A faithful, complete transcript of the entries below, without pictures, should be returned.
(Beginning of Data in this exercise)
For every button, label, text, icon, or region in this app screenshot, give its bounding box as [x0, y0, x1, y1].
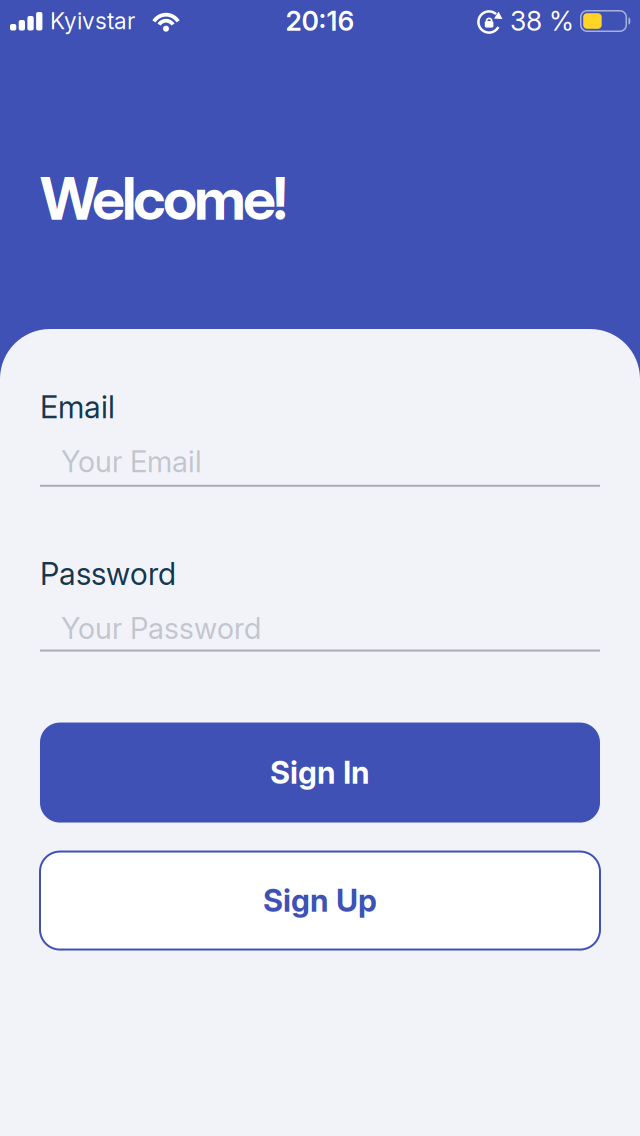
staticText: Sign Up [263, 882, 377, 919]
staticText: Welcome! [40, 163, 287, 234]
staticText: Kyivstar [50, 8, 135, 34]
staticText: 38 % [510, 5, 574, 37]
button[interactable]: Your Email [40, 444, 600, 487]
button[interactable]: Sign In [40, 723, 600, 823]
button[interactable]: Sign Up [40, 852, 600, 950]
staticText: 20:16 [286, 5, 354, 37]
staticText: Sign In [270, 754, 370, 791]
staticText: Email [40, 389, 115, 425]
staticText: Your Email [61, 444, 202, 479]
button[interactable]: Your Password [40, 611, 600, 652]
staticText: Password [40, 556, 176, 592]
staticText: Your Password [61, 611, 261, 646]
(End of Data in this exercise)
The answer:
For every button, label, text, icon, or region in this app screenshot, give its bounding box as [x0, y0, x1, y1].
staticText: Sign Up [263, 882, 377, 919]
staticText: Welcome! [40, 163, 287, 234]
staticText: Kyivstar [50, 8, 135, 34]
staticText: 38 % [510, 5, 574, 37]
button[interactable]: Your Email [40, 444, 600, 487]
button[interactable]: Sign In [40, 723, 600, 823]
button[interactable]: Sign Up [40, 852, 600, 950]
staticText: 20:16 [286, 5, 354, 37]
staticText: Sign In [270, 754, 370, 791]
staticText: Email [40, 389, 115, 425]
staticText: Your Email [61, 444, 202, 479]
button[interactable]: Your Password [40, 611, 600, 652]
staticText: Password [40, 556, 176, 592]
staticText: Your Password [61, 611, 261, 646]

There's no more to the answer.